== What the exercise asks ==
In the data that follows, find the line with "الإجراءات القانونية التي تضمن البراءة بقضايا"; transcribe it, every later line up to the one with "حكم غير عادل.", and that line as well, exactly and with no others.

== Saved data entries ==
▼▼▼

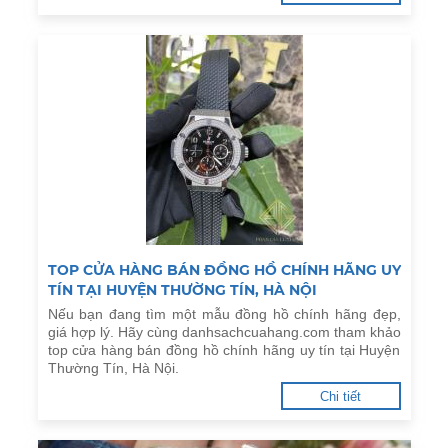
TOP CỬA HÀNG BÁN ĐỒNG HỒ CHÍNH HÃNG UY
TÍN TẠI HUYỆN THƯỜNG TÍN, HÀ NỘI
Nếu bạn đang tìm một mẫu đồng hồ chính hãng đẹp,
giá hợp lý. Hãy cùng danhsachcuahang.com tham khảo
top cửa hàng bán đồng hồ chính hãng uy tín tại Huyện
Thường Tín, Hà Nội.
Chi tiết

▲▲▲
▼▼▼

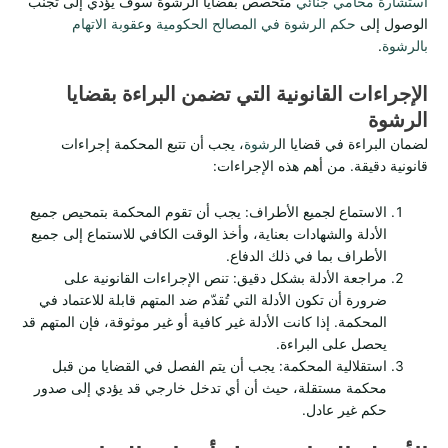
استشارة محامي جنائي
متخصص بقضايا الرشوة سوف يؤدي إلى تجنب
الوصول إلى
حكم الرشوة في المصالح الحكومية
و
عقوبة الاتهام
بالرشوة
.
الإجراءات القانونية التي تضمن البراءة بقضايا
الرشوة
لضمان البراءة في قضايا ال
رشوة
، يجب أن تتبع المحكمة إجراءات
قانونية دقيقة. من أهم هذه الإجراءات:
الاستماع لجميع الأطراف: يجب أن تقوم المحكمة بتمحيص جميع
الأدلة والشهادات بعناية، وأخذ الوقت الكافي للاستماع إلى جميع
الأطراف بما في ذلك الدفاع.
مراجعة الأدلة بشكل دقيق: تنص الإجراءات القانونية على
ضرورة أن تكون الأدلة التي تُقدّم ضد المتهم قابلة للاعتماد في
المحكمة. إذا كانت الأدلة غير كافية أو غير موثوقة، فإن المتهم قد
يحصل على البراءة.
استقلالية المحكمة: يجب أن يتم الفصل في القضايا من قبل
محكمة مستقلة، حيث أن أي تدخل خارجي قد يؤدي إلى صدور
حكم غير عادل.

▲▲▲

== Solution to this problem ==
الإجراءات القانونية التي تضمن البراءة بقضايا
الرشوة
لضمان البراءة في قضايا ال
رشوة
، يجب أن تتبع المحكمة إجراءات
قانونية دقيقة. من أهم هذه الإجراءات:
الاستماع لجميع الأطراف: يجب أن تقوم المحكمة بتمحيص جميع
الأدلة والشهادات بعناية، وأخذ الوقت الكافي للاستماع إلى جميع
الأطراف بما في ذلك الدفاع.
مراجعة الأدلة بشكل دقيق: تنص الإجراءات القانونية على
ضرورة أن تكون الأدلة التي تُقدّم ضد المتهم قابلة للاعتماد في
المحكمة. إذا كانت الأدلة غير كافية أو غير موثوقة، فإن المتهم قد
يحصل على البراءة.
استقلالية المحكمة: يجب أن يتم الفصل في القضايا من قبل
محكمة مستقلة، حيث أن أي تدخل خارجي قد يؤدي إلى صدور
حكم غير عادل.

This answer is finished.